Records provided ::
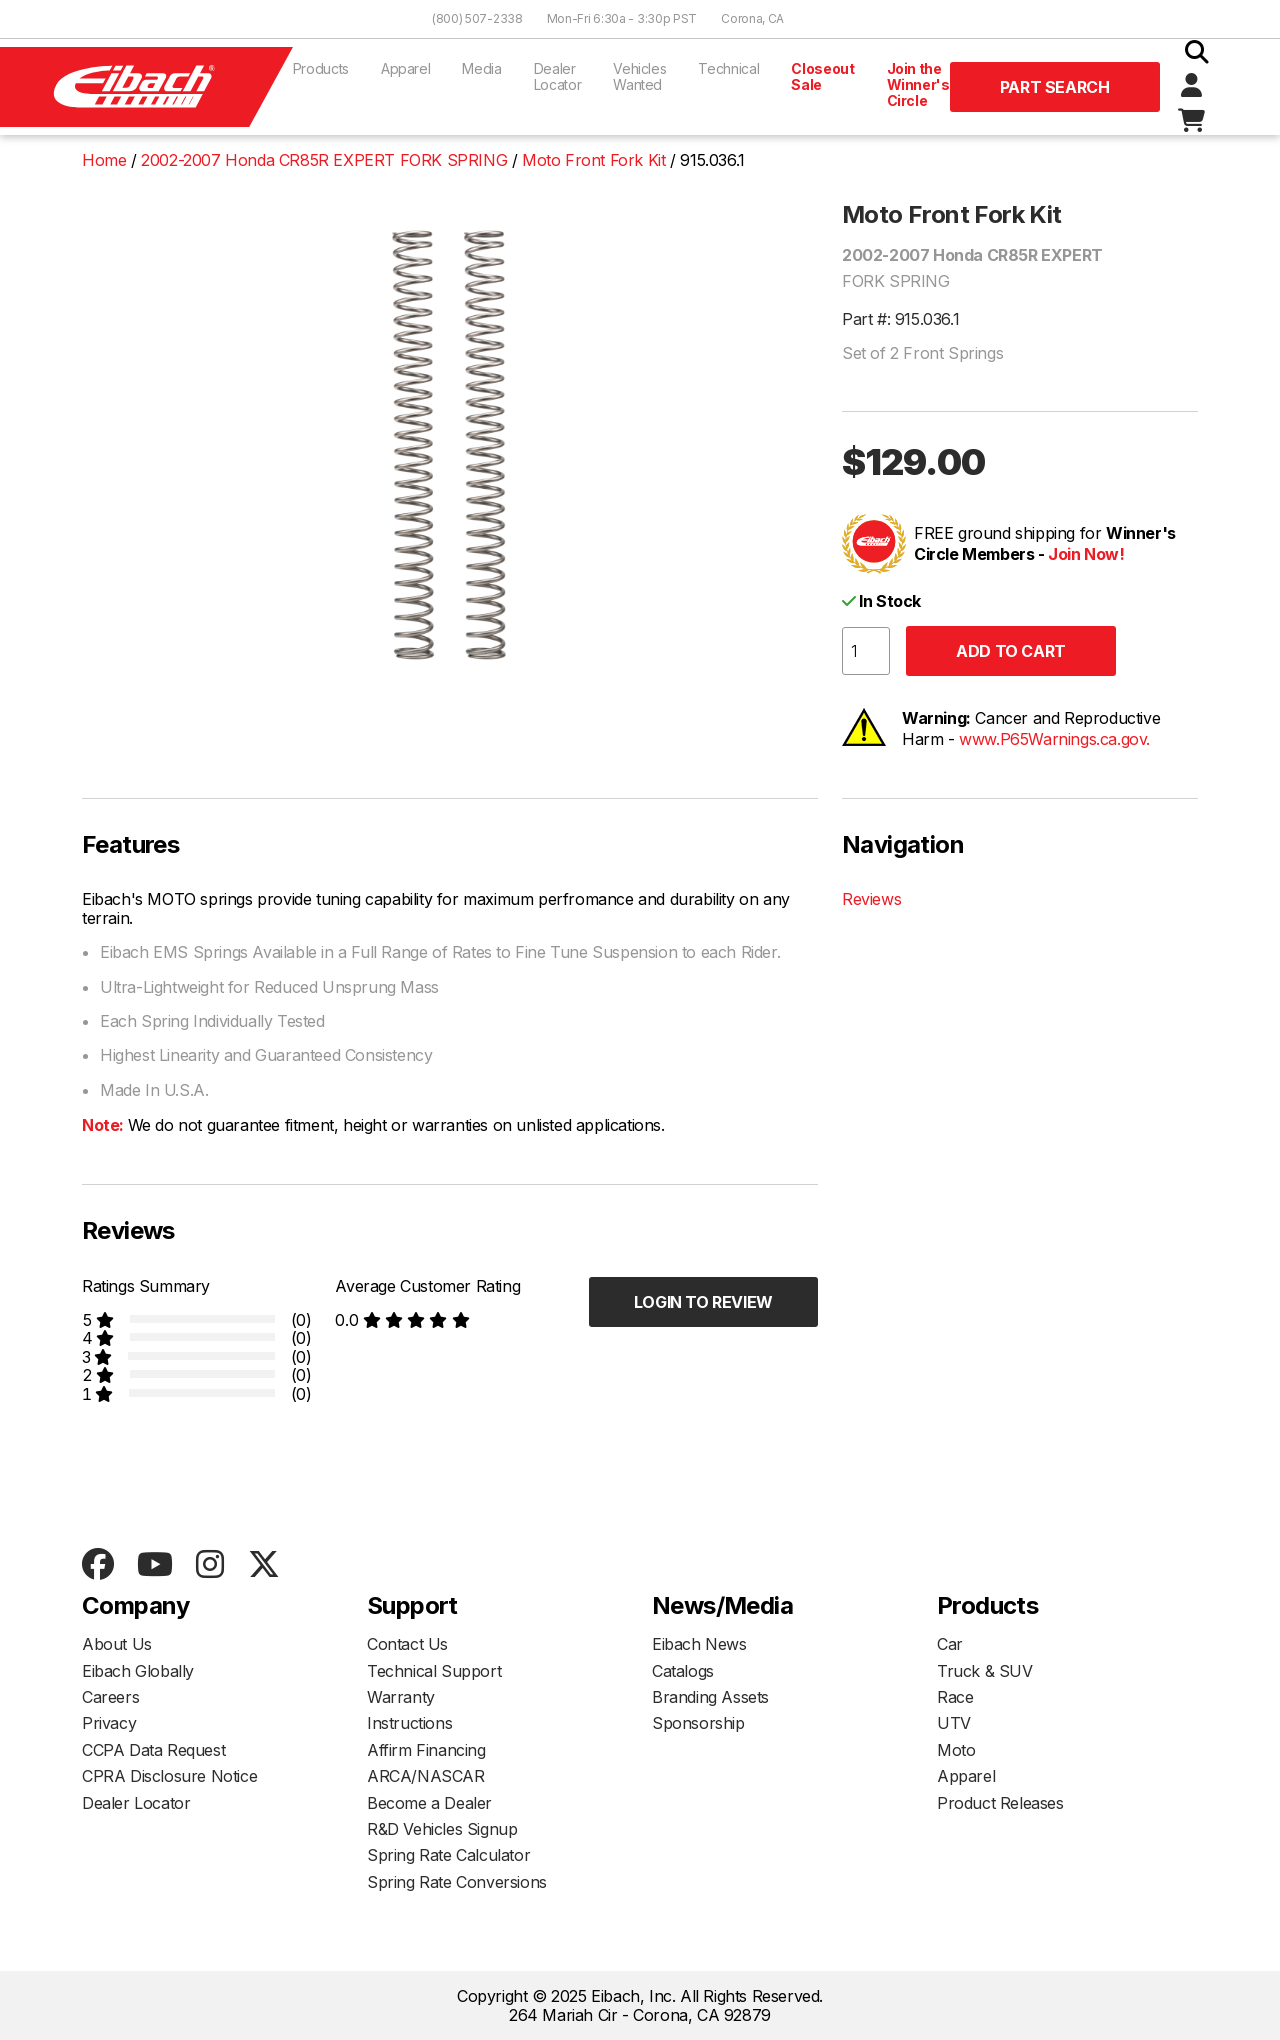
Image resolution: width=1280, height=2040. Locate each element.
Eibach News (699, 1644)
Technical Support (434, 1671)
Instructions (409, 1723)
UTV (954, 1723)
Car (950, 1644)
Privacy (109, 1723)
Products (321, 68)
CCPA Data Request (153, 1750)
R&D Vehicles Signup (442, 1829)
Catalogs (683, 1671)
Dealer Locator (558, 76)
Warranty (401, 1697)
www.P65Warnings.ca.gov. (1054, 739)
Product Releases (1000, 1803)
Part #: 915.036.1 (900, 319)
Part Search (1055, 87)
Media (481, 68)
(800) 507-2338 (477, 18)
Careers (110, 1697)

Required action ::
Exactly as given, transcribe every line of the data, but not its images.

Task answer ::
Image resolution: width=1280, height=2040. Locate each element.
Eibach News (699, 1644)
Technical Support (434, 1671)
Instructions (409, 1723)
UTV (954, 1723)
Car (950, 1644)
Privacy (109, 1723)
Products (321, 68)
CCPA Data Request (153, 1750)
R&D Vehicles Signup (442, 1829)
Catalogs (683, 1671)
Dealer Locator (558, 76)
Warranty (401, 1697)
www.P65Warnings.ca.gov. (1054, 739)
Product Releases (1000, 1803)
Part #: 915.036.1 (900, 319)
Part Search (1055, 87)
Media (481, 68)
(800) 507-2338 (477, 18)
Careers (110, 1697)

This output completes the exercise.